Una “fiducia” che ci invita

L’intenzione del testo
La Dichiarazione Fiducia supplicans fa eco all’invito del pontificato di Papa Francesco di guardare il mistero della condizione umana dalle “periferie” della Chiesa. Per fede, crediamo che il pastore che va alla ricerca della pecorella smarrita non per questo non ha cura di quelle che sono giunte nell’ovile. Anzi, il pastore spera che il pericolo a cui va incontro per salvare una di loro sarà occasione di rafforzare la preghiera per lui, il pastore, la compassione per la pecora in pericolo, e la gratitudine da parte di chi abita nella “sua” casa.
La Dichiarazione riguarda «la ricezione dell’insegnamento del Santo Padre», il nostro Pastore, e prende in considerazione il fatto che quando con fiducia i figli supplicano, secondo la misura della ferita del loro cuore, la risposta del Padre è secondo la misura infinita della misericordia.
I gesti e i pronunciamenti della Chiesa indicano, epoca dopo epoca, la coerenza teologica che sostiene la sua dottrina. Dopo il Responsum del 2021, che dichiarava che «la Chiesa non ha il potere di impartire benedizione alle unioni tra persone dello stesso sesso», la Dichiarazione Fiducia supplicans vuole «offrire un contributo specifico e innovativo» (cfr.
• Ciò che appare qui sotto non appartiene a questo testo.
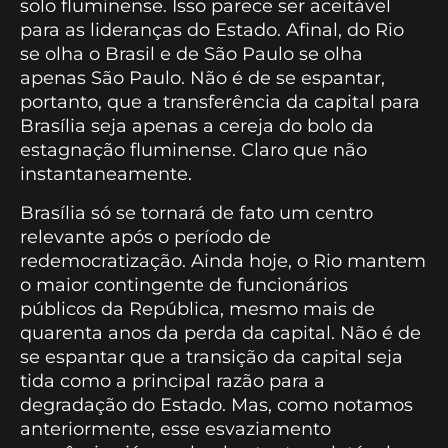
solo fluminense. Isso parece ser aceitável
para as lideranças do Estado. Afinal, do Rio
se olha o Brasil e de São Paulo se olha
apenas São Paulo. Não é de se espantar,
portanto, que a transferência da capital para
Brasília seja apenas a cereja do bolo da
estagnação fluminense. Claro que não
instantaneamente.
Brasília só se tornará de fato um centro
relevante após o período de
redemocratização. Ainda hoje, o Rio mantem
o maior contingente de funcionários
públicos da República, mesmo mais de
quarenta anos da perda da capital. Não é de
se espantar que a transição da capital seja
tida como a principal razão para a
degradação do Estado. Mas, como notamos
anteriormente, esse esvaziamento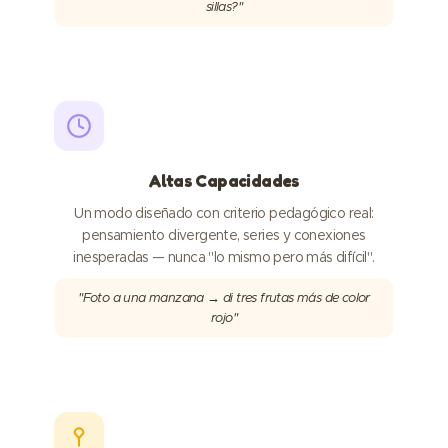
sillas?"
Altas Capacidades
Un modo diseñado con criterio pedagógico real:
pensamiento divergente, series y conexiones
inesperadas — nunca "lo mismo pero más difícil".
"Foto a una manzana → di tres frutas más de color
rojo"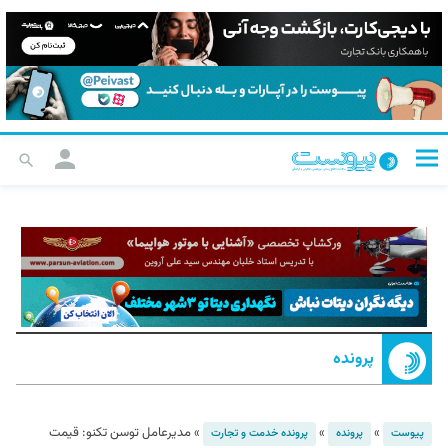
پرونده
»
»
»
مدیرعامل توسن تکنو: قیمت
پیوست
پرونده
پرونده خدمت و تجارت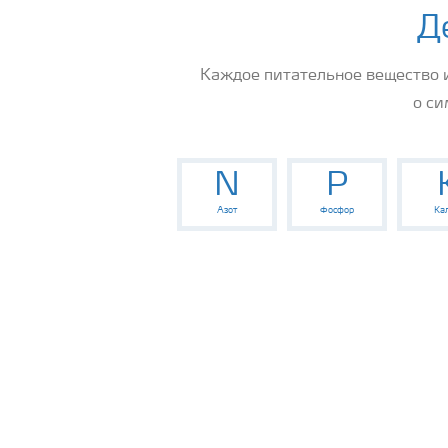
Д
Каждое питательное вещество 
о си
N
P
Азот
Фосфор
Ка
Presentazione) argomentando sulla «possibilità di benedire coppie dello stesso sesso» (cfr. Introduzione). La novità che porta la Dichiarazione è di dire che ciò che non è possibile in un contesto liturgico sacramentale, lo è in una prassi pastorale, «senza modificare l’insegnamento perenne della Chiesa sul matrimonio» (cfr. Presentazione). Queste premesse date nella presentazione della Dichiarazione sono costantemente ricordate lungo tutto il testo.
Il contenuto della terza parte
Ci fermiamo sulla terza parte della Dichiarazione, che è certamente la parte che ha suscitato più commenti. Suppone ovviamente di avere presenti gli elementi sviluppati nella prima parte, La benedizione nel sacramento del matrimonio, e nella seconda parte, Il senso delle diverse benedizioni. La prima parte conferma la dottrina sul matrimonio, la seconda parte amplia e arricchisce il senso delle benedizioni, per cui sarà possibile una terza parte che è la proposta centrale: Le benedizioni di coppie in situazioni irregolari e di coppie dello stesso sesso.
Diciamo in breve come si sviluppano i dieci paragrafi di spessore diverso che compongono la terza parte. Nella prima frase si legge che «nell’orizzonte delineato» nella prima e nella seconda parte, «si colloca la possibilità di benedizioni di coppie in situazioni irregolari e di coppie dello stesso sesso» (n. 31). Si tratta di persone che chiedono insieme l’aiuto di Dio sulla loro vita senza rivendicare «la legittimazione di un proprio status», status ritenuto “irregolare” dalla Chiesa. La preghiera a Dio è una richiesta che ognuno può rivolgere, supplica di salvezza della persona, di aiuto, di liberazione, di crescita «nella fedeltà al messaggio del Vangelo» (n. 31). «La Chiesa accoglie tutti coloro che si avvicinano a Dio con cuore umile» e deve dare a tutti «quegli aiuti spirituali» che è sua vocazione dare (n. 32). La benedizione, da parte di chi la chiede è già l’espressione di «una vicinanza a Dio, un seme dello Spirito che va curato e non ostacolato» (n. 33). Quale è l’ostacolo? “« nostri peccati, mancanze di merito, debolezze e confusioni». Quale è la fede? Che Dio si fa presente «oltre ogni desiderio e ogni merito». Questo è l’annuncio stesso della Chiesa (cfr. n. 34). La preoccupazione del Papa guarda al beneficio per la fede, in quanto la benedizione può fornire «un mezzo efficace per accrescere la fiducia in Dio da parte delle persone che la chiedono» (n. 36). Qui si inserisce meglio il numero 35, che dice che i ministri devono essere sensibili a questa prospettiva pastorale, sensibilità che deve «essere educata anche ad eseguire spontaneamente benedizioni». Come? Ci vogliono «prudenza pastorale», «discernimento pratico» (n. 37), libertà anche «perché la vita della Chiesa passa attraverso molti canali, oltre a quelli normativi» (Esortazione Apostolica Amoris laetitia, 304).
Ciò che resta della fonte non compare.